__Work order__: Take every line from the records below that includes the word "hydratation".

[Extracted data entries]

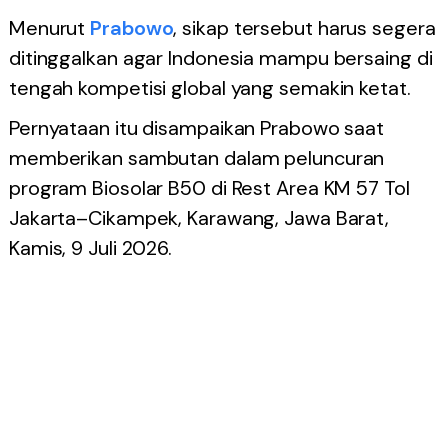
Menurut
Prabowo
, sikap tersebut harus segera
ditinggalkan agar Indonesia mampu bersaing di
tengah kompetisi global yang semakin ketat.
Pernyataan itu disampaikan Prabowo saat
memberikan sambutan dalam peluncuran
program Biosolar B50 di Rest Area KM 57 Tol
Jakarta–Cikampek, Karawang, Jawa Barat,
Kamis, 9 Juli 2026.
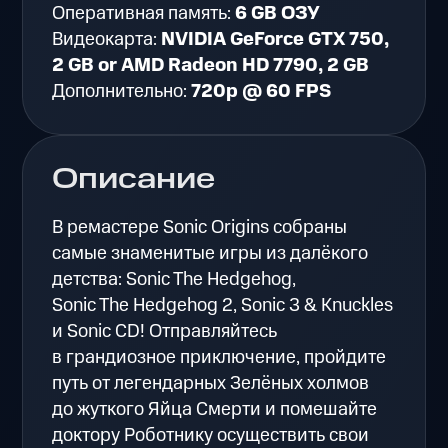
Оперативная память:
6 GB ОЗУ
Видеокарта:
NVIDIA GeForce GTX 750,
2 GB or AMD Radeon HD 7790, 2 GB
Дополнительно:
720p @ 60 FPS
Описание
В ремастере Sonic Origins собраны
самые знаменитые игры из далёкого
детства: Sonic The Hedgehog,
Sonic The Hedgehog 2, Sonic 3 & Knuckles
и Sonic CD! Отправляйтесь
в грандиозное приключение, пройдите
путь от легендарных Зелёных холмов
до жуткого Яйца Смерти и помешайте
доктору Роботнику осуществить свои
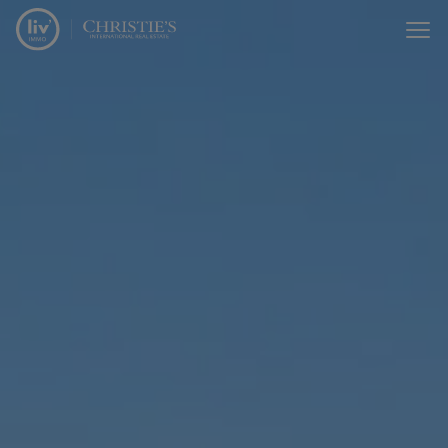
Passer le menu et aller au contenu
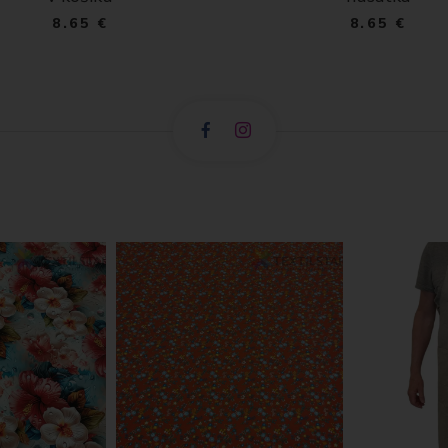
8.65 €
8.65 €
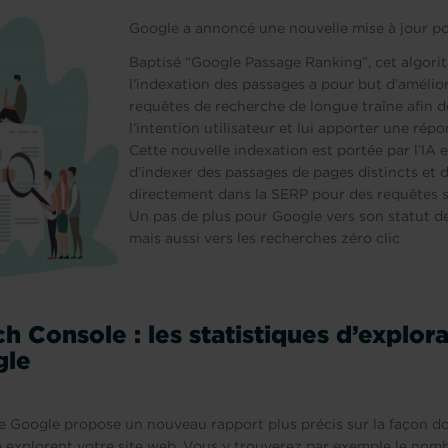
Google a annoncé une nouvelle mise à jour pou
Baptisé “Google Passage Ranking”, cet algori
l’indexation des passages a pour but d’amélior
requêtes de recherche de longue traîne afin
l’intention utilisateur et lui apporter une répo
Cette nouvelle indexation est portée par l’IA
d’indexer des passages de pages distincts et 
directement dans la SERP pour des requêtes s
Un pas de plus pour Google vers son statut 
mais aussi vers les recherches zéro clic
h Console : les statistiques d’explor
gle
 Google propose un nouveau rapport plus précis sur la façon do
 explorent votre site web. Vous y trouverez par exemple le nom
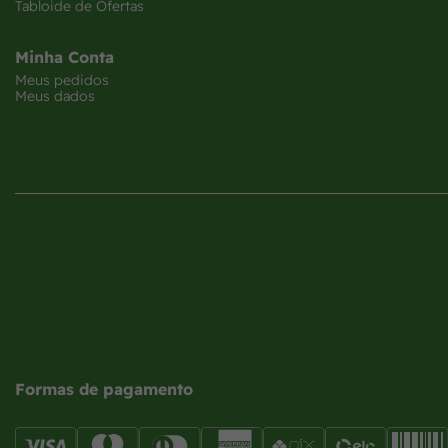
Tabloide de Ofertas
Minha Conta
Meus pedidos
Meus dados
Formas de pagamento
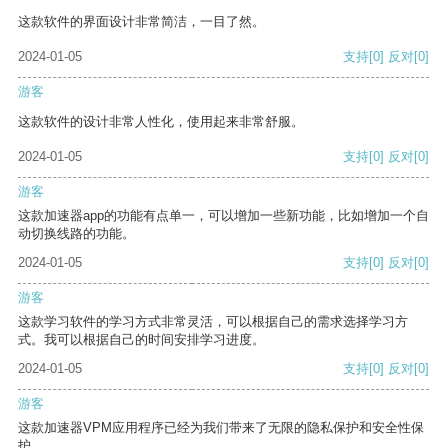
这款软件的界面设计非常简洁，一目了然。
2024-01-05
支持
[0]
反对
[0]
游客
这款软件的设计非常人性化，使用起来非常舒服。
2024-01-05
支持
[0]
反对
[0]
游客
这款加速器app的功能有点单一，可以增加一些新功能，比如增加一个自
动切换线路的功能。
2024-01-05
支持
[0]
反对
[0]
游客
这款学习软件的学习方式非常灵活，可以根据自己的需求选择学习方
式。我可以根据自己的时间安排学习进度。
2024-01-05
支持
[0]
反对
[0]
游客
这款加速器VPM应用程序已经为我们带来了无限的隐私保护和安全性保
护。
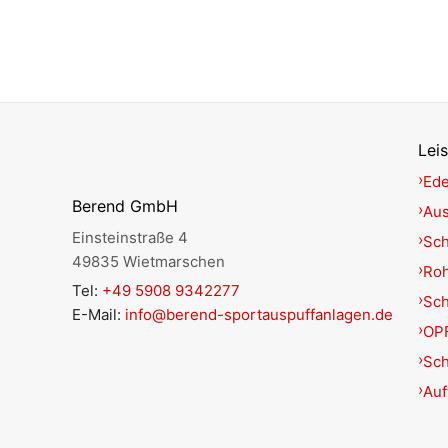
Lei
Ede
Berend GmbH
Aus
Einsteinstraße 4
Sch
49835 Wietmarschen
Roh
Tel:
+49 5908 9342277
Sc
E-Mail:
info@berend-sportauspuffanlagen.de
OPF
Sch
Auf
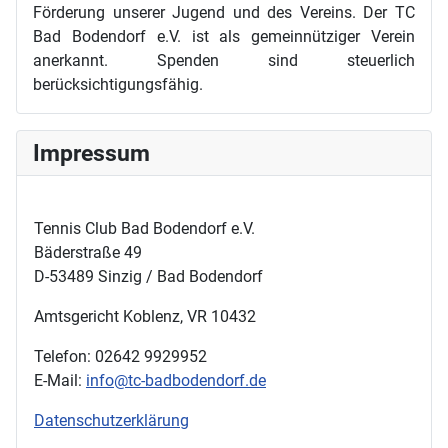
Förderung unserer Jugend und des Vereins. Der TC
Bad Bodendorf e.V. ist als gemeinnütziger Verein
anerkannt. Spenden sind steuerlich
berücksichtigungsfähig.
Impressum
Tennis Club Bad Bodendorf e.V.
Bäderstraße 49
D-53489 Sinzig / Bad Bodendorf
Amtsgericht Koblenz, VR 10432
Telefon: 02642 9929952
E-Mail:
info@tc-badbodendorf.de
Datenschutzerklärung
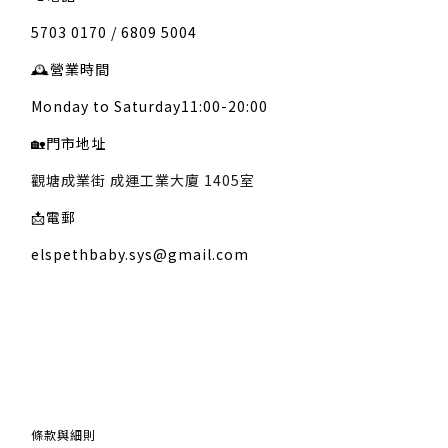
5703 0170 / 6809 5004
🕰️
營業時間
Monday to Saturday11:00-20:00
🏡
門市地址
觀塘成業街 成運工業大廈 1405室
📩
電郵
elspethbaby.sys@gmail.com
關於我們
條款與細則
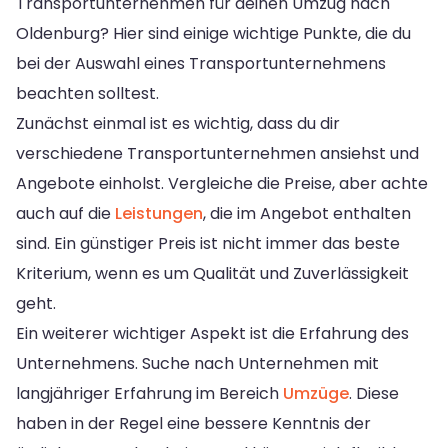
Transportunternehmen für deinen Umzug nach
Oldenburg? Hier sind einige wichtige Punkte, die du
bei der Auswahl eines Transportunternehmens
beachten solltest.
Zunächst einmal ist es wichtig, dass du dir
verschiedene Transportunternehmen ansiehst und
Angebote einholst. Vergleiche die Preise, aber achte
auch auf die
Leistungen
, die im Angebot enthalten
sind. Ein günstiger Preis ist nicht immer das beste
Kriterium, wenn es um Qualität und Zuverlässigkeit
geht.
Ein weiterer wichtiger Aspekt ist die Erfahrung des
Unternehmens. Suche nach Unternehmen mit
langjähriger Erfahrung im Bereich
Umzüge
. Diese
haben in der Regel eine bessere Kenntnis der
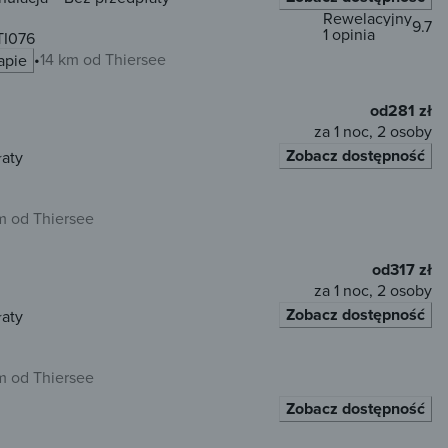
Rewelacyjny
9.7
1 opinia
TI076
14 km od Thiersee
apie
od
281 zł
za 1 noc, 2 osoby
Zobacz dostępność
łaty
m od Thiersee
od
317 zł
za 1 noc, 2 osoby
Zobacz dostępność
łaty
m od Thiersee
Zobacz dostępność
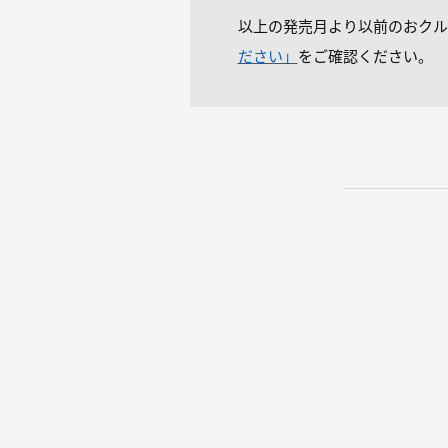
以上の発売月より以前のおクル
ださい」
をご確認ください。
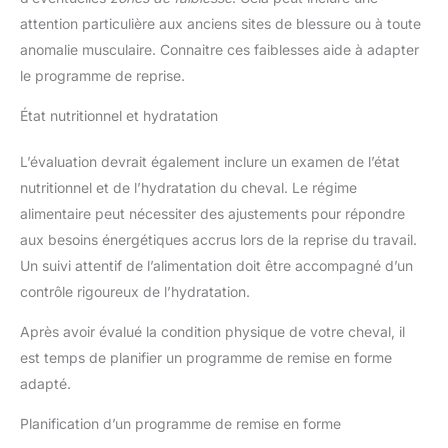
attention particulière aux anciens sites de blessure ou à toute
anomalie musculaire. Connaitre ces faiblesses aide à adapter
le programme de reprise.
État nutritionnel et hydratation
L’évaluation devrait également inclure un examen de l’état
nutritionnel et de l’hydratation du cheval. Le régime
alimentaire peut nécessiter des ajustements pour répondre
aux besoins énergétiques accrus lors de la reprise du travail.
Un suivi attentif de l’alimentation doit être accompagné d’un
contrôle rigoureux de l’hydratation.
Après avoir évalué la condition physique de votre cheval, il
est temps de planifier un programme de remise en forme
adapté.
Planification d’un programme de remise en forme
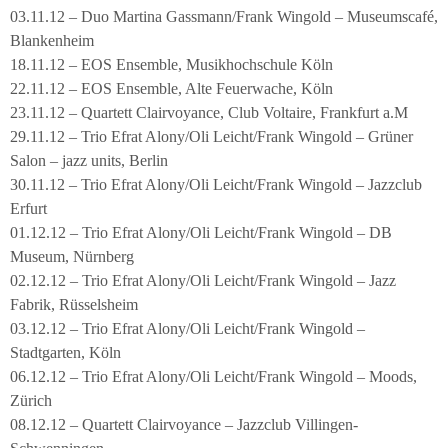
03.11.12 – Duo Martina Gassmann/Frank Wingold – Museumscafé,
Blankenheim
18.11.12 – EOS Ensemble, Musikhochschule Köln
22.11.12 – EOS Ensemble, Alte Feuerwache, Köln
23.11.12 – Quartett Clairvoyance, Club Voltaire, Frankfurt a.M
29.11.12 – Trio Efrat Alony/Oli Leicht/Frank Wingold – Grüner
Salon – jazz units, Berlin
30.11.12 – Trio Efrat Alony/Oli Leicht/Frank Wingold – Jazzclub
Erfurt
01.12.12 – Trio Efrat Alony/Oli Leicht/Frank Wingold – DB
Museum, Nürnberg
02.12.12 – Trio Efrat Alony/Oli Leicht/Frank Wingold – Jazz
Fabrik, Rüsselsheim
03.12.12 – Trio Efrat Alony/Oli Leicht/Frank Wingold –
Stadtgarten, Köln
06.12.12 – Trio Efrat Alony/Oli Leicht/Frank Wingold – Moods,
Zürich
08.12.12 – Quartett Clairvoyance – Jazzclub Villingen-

__Answer section__:
État nutritionnel et hydratation
nutritionnel et de l’hydratation du cheval. Le régime
contrôle rigoureux de l’hydratation.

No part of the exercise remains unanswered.